HDLC (high level data link communication) is a serial protocol using data clocks operating at one clock cycle per bit (synchronous protocol). SDLC (synchronous data link communication) is a compatible subset of HDLC usually associated with IBM's legacy SNA networking. Details of HDLC are specified in the ISO 3309 standard.
Hardware peforms the following functions:
Boundaries of data (frames) are defined with special patterns called flags.

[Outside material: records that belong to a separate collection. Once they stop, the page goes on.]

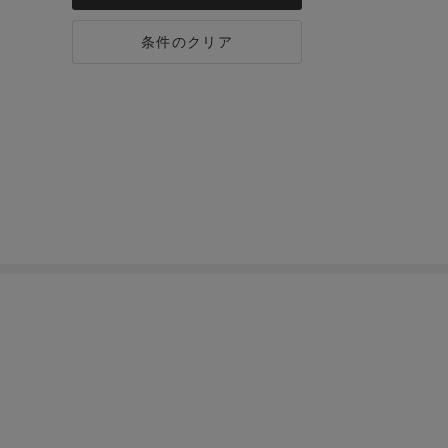
条件のクリア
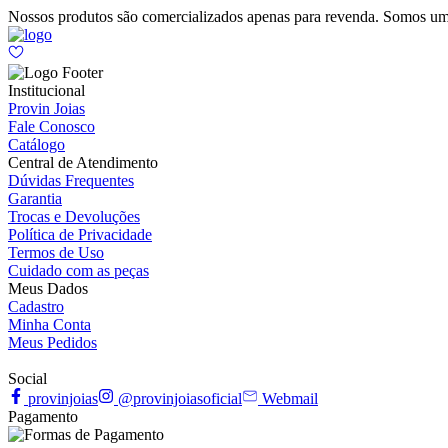
Nossos produtos são comercializados apenas para revenda. Somos um
Institucional
Provin Joias
Fale Conosco
Catálogo
Central de Atendimento
Dúvidas Frequentes
Garantia
Trocas e Devoluções
Política de Privacidade
Termos de Uso
Cuidado com as peças
Meus Dados
Cadastro
Minha Conta
Meus Pedidos
Social
provinjoias
@provinjoiasoficial
Webmail
Pagamento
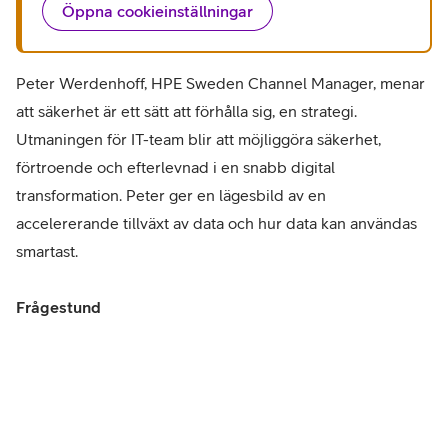
Öppna cookieinställningar
Peter Werdenhoff, HPE Sweden Channel Manager, menar
att säkerhet är ett sätt att förhålla sig, en strategi.
Utmaningen för IT-team blir att möjliggöra säkerhet,
förtroende och efterlevnad i en snabb digital
transformation. Peter ger en lägesbild av en
accelererande tillväxt av data och hur data kan användas
smartast.
Frågestund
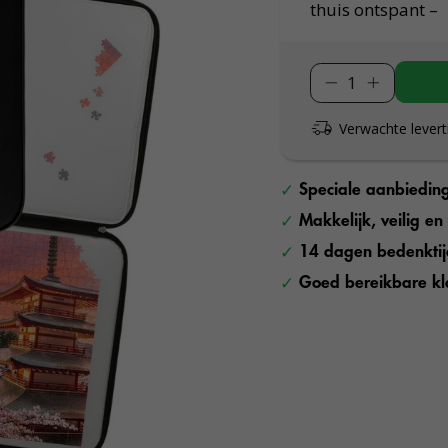
thuis ontspant –
Verwachte levert
Speciale aanbiedin
Makkelijk, veilig e
14 dagen bedenkti
Goed bereikbare kl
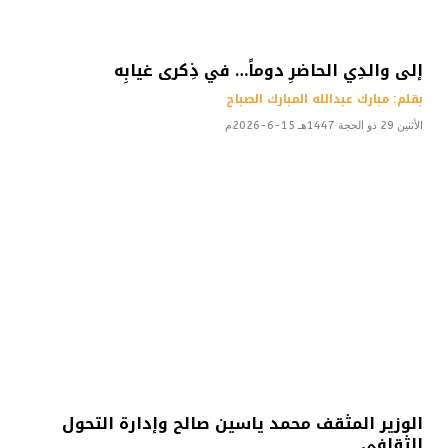
إلى والدِي الحاضرِ دوماً… في ذِكرى غيابِه
بقلم: مبارك عبدالله المبارك الصباح
الأثنين 29 ذو الحجة 1447هـ 15-6-2026م
الوزير المثقف محمد ياسين صالح وإدارة التحول
الثقافي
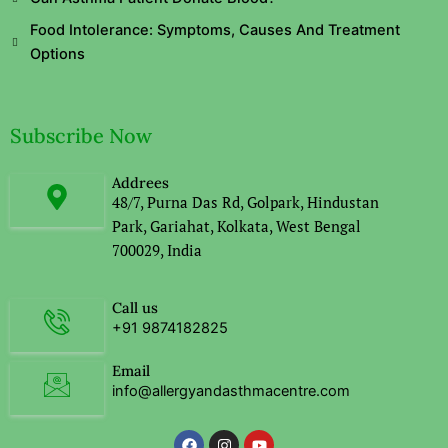
Food Intolerance: Symptoms, Causes And Treatment
Options
Subscribe Now
Addrees
48/7, Purna Das Rd, Golpark, Hindustan
Park, Gariahat, Kolkata, West Bengal
700029, India
Call us
+91 9874182825
Email
info@allergyandasthmacentre.com
F
I
Y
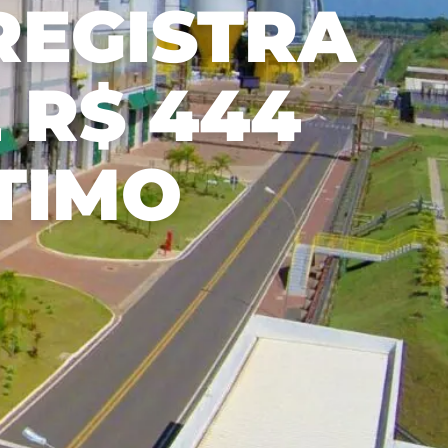
REGISTRA
和标
准，
优先
考虑
 R$ 444
与我
们的
利益
相关
TIMO
者和
市场
的透
明
度。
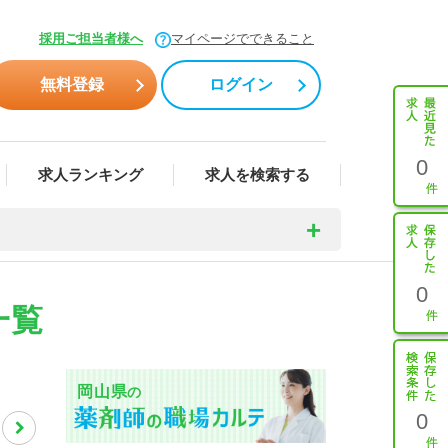
採用ご担当者様へ
マイページでできること
無料登録
ログイン
0
求人ランキング
求人を検索する
0
一覧
岡山県
の
0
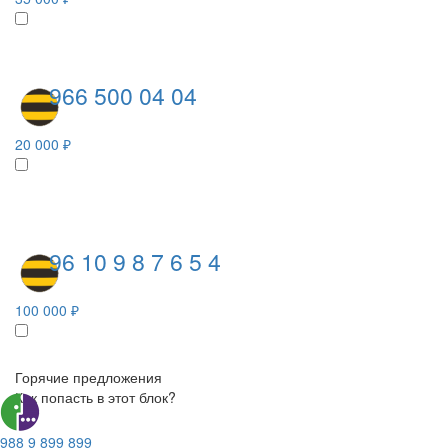
966 500 04 04
20 000 ₽
96 10 9 8 7 6 5 4
100 000 ₽
Горячие предложения
Как попасть в этот блок?
988 9 899 899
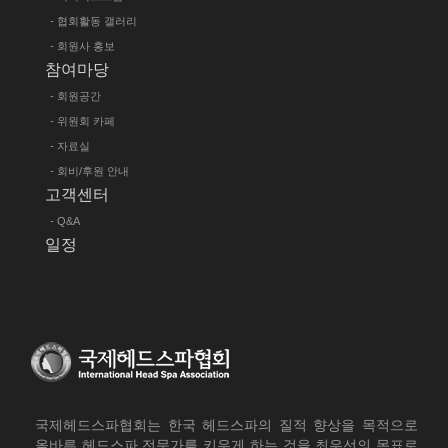
- 협회활동 갤러리
- 회원사 홍보
참여마당
- 회원공간
- 위원회 카페
- 자료실
- 회비/후원 안내
고객센터
- Q&A
일정
국제헤드스파협회는 한국 헤드스파의 질적 향상을 목적으로
올바른 헤드스파 전문가를 키우게 하는 것을 최우선의 목표로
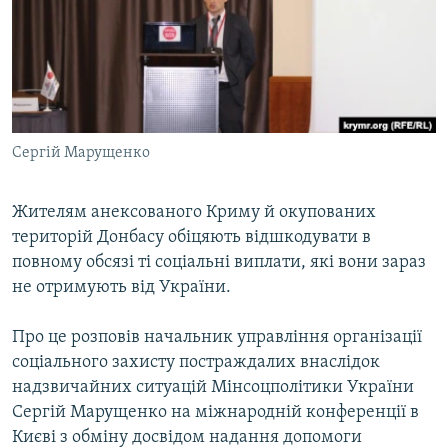
ВІДЕОУРОКИ «ELIFBE»
Русский
СВІДЧЕННЯ ОКУПАЦІЇ
Qırımtatar
УКРАЇНСЬКА ПРОБЛЕМА КРИМУ
ДОЛУЧАЙСЯ!
ІНФОГРАФІКА
Сергій Марущенко
Жителям анексованого Криму й окупованих
Усі сайти RFE/RL
територій Донбасу обіцяють відшкодувати в
повному обсязі ті соціальні виплати, які вони зараз
не отримують від України.
Про це розповів начальник управління організації
соціального захисту постраждалих внаслідок
надзвичайних ситуацій Мінсоцполітики України
Сергій Марущенко на міжнародній конференції в
Києві з обміну досвідом надання допомоги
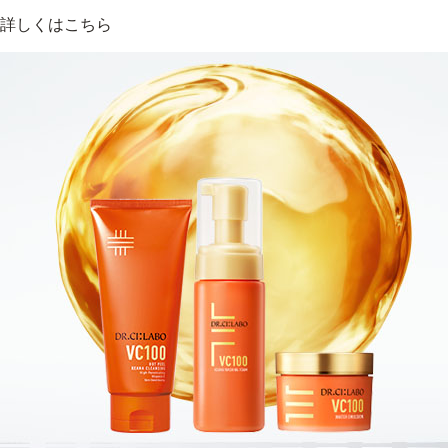
ベストコスメ受賞商品
詳しくはこちら
ランキング商品
メイク・ボディ・ヘアケア
キャンペーン情報
通販限定商品
クーポン＆ポイント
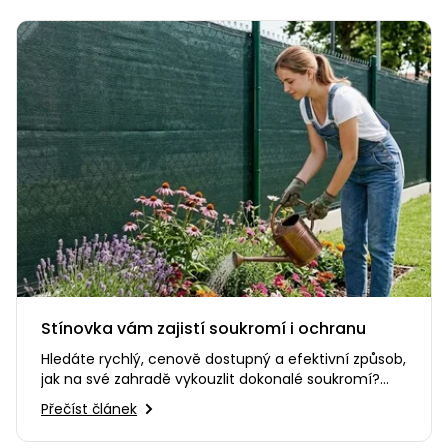
Stínovka vám zajistí soukromí i ochranu
Hledáte rychlý, cenově dostupný a efektivní způsob,
jak na své zahradě vykouzlit dokonalé soukromí?
Nebo potřebujete…
Přečíst článek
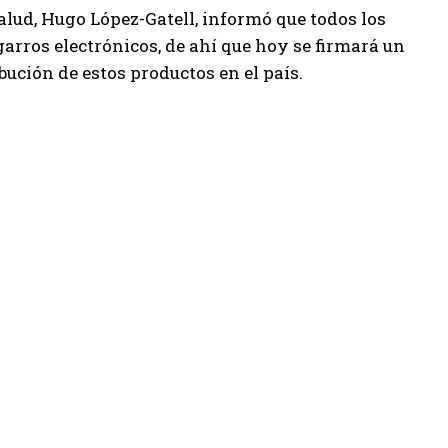
alud, Hugo López-Gatell, informó que todos los
arros electrónicos, de ahí que hoy se firmará un
bución de estos productos en el país.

Data patterns are differentiated from special patterns, such as flags, using a hardware function called zero bit stuffing and removal.
Data may be checked for errors with hardware generated CRC on transmit frames and hardware checked CRC on receive frames.
Sample HDLC data signal:
[... idle pattern ...][Flag][...Data...][CRC][Flag][... idle pattern...]
When not sending data, a hardware generated idle pattern is present on the data signal. This pattern is configurable and is usually all ones, or repeated flags. Hardware generates an opening flag before sending data. Hardware appends an optional CRC value and a closing flag to a frame of data. The application supplies only data, and the hardware generates flags and CRC. Only received data is returned to the application and the hardware removes flags and CRC.
In most applications, the leading bytes of data have special meaning. The first byte is usually the address field and the second byte is usually the control field. These fields are provided by the application to MgslTransmit. The API returns these fields to the application through MgslReceive. The use of these fields are application dependent. The API may be optionally configured to filter received frames based on a 8-bit address field.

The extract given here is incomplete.